Three hung for a time over the Youghiogheny River as well as boats docked at the Marina.

“You could tell the wheels were not on the rail, even before the crash,” said Ashley Bound of Elizabeth. “We were in a boat about 50 feet away and, when I saw all the sparks, I said: ‘I don’t think that’s supposed to happen.’ I was freaking out. It was scary.”

Officials said no one was injured, no chemicals spilled and most cars were empty or carried scrap metal. CSX said a car with “light petroleum” remained upright and did not leak.

Casey referred to derailments last month in Uniontown and Philadelphia as well as the Feb. 13, 2014, derailment of 21 Norfolk Southern rail cars hauling propane gas and Canadian crude oil through Vandergrift.

There cars crashed into the MSI Corp. specialty metals factory.
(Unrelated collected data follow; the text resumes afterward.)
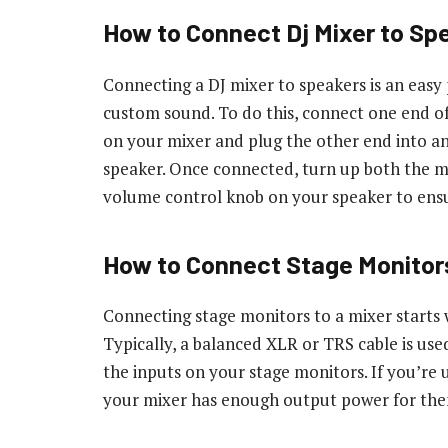
How to Connect Dj Mixer to Sp
Connecting a DJ mixer to speakers is an easy
custom sound. To do this, connect one end of
on your mixer and plug the other end into a
speaker. Once connected, turn up both the m
volume control knob on your speaker to ensu
How to Connect Stage Monitors
Connecting stage monitors to a mixer starts 
Typically, a balanced XLR or TRS cable is us
the inputs on your stage monitors. If you’re 
your mixer has enough output power for the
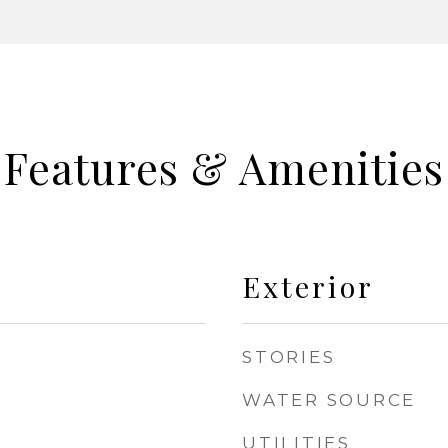
Features & Amenities
Exterior
STORIES
WATER SOURCE
UTILITIES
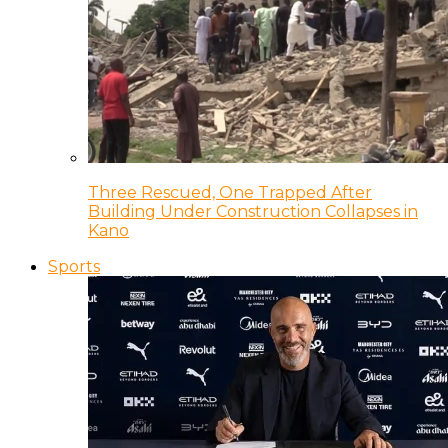
Three Rescued, One Trapped After
Building Under Construction Collapses in
Kano
Sports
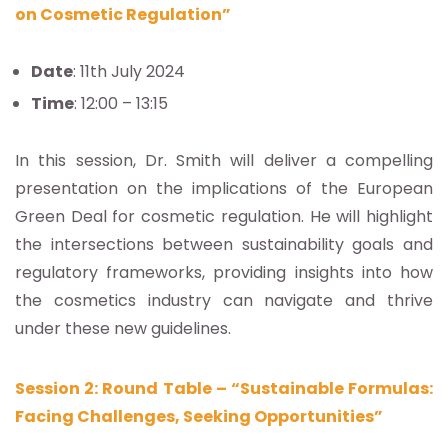
on Cosmetic Regulation”
Date
: 11th July 2024
Time
: 12:00 – 13:15
In this session, Dr. Smith will deliver a compelling
presentation on the implications of the European
Green Deal for cosmetic regulation. He will highlight
the intersections between sustainability goals and
regulatory frameworks, providing insights into how
the cosmetics industry can navigate and thrive
under these new guidelines.
Session 2: Round Table – “Sustainable Formulas:
Facing Challenges, Seeking Opportunities”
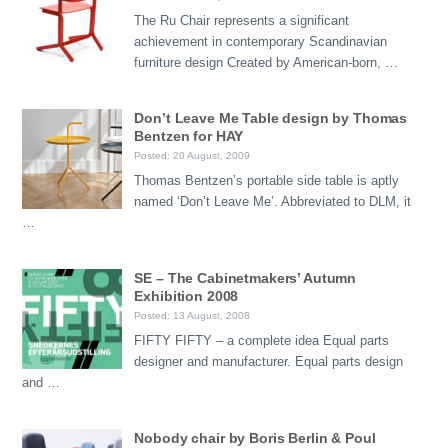
The Ru Chair represents a significant
achievement in contemporary Scandinavian
furniture design Created by American-born, …
Don’t Leave Me Table design by Thomas
Bentzen for HAY
Posted: 20 August, 2009
Thomas Bentzen’s portable side table is aptly
named ‘Don’t Leave Me’. Abbreviated to DLM, it
…
SE – The Cabinetmakers’ Autumn
Exhibition 2008
Posted: 13 August, 2008
FIFTY FIFTY – a complete idea Equal parts
designer and manufacturer. Equal parts design
and …
Nobody chair by Boris Berlin & Poul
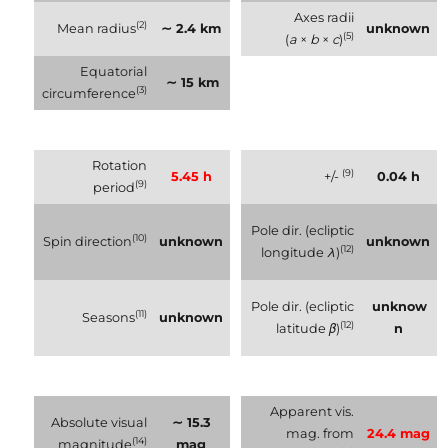
Axes radii
(2)
Mean radius
∼ 2.4 km
unknown
(5)
(
a
×
b
×
c
)
Equatorial
∼ 15 km
(3)
circumference
Rotation
(9)
5.45 h
+/-
0.04 h
(9)
period
Pole dir. (ecliptic
(10)
Spin direction
unknown
unknown
(12)
longitude
λ
)
Pole dir. (ecliptic
unknow
(11)
Seasons
unknown
(12)
latitude
β
)
n
Apparent vis.
Absolute visual
∼ 15.3
mag. from
24.4 mag
(14)
magnitude
mag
One car spilled 1,000 gallons of heavy crude, but no spillage reached the nearby Kiskiminetas River.

On Jan. 22 in Uniontown seven cars filled with sand for use in the Marcellus shale industry turned over within 2 feet of homes along Locust and East Penn streets.

According to various reports, 11 cars in a CSX train came off the tracks in South Philadelphia on Jan. 31, but the cars remained upright and no chemical leaks were detected.

“Pennsylvania has borne the brunt of many of these derailments,” Casey said. “It’s important for residents to have the peace of mind in knowing that the necessary actions are being taken to improve safety on our nation’s railways.” Carriers serving area towns say they agree.

“Safety is CSX’s highest priority, and we are sensitive to the concerns of the communities where we operate regarding the increasing volume of crude oil that is being moved by train,” Doolittle said.

“Norfolk Southern every day shoulders the obligation of being a common carrier, which means when a shipper gives us a hazardous materials tank car that meets current federal safety standards, we must haul it,” Norfolk Southern spokesman Dave Pidgeon said. “No matter what comes out of proposed new regulations, Norfolk Southern wants the safest tank car to be moving on our network because safety is our top priority — safety of our employees, safety of our customers’ products, safety of the communities in which we operate.”